*Task requirements*
Output only the lines below from the one holding "Menu principal" down to the one holding "پروفیل به قطر", both end lines included and every picture dropped.

*Material for this exercise*

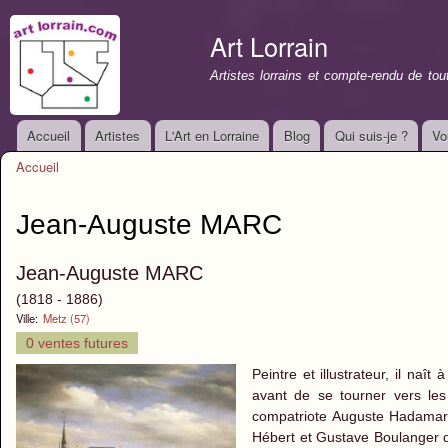
All
con
Art Lorrain
prin
Artistes lorrains et compte-rendu de to
Accueil
Artistes
L'Art en Lorraine
Blog
Qui suis-je ?
Vo
Menu principal
Accueil
Vous êtes ici
Jean-Auguste MARC
Jean-Auguste MARC
(1818 - 1886)
Ville:
Metz (57)
0 ventes futures
Peintre et illustrateur, il na
avant de se tourner vers les
compatriote Auguste Hadamart, 
Hébert et Gustave Boulanger qu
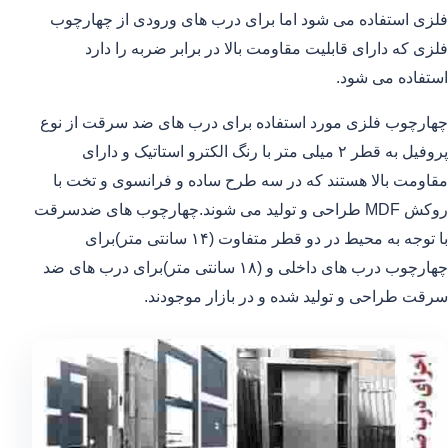
فلزی استفاده می شود اما برای درب های ورودی از چهارچوب
فلزی که دارای قابلیت مقاومت بالا در برابر ضربه را دارد
استفاده می شود.
چهارچوب فلزی مورد استفاده برای درب های ضد سرقت از نوع
پروفیل به قطر ۲ میلی متر با رنگ الکترو استاتیک و دارای
مقاومت بالا هستند که در سه طرح ساده و فرانسوی و تخت با
روکش MDF طراحی و تولید می شوند.چهارچوب های ضدسرقت
با توجه به محیط در دو قطر متفاوت (۱۴ سانتی متر)برای
چهارچوب درب های داخلی و (۱۸ سانتی متر)برای درب های ضد
سرقت طراحی و تولید شده و در بازار موجودند.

*Answer space*
Menu principal
Accueil
Vous êtes ici
Jean-Auguste MARC
Jean-Auguste MARC
(1818 - 1886)
Ville:
Metz (57)
0 ventes futures
Peintre et illustrateur, il na
avant de se tourner vers les
compatriote Auguste Hadamart, 
Hébert et Gustave Boulanger qu
فلزی استفاده می شود اما برای درب های ورودی از چهارچوب
فلزی که دارای قابلیت مقاومت بالا در برابر ضربه را دارد
استفاده می شود.
چهارچوب فلزی مورد استفاده برای درب های ضد سرقت از نوع
پروفیل به قطر ۲ میلی متر با رنگ الکترو استاتیک و دارای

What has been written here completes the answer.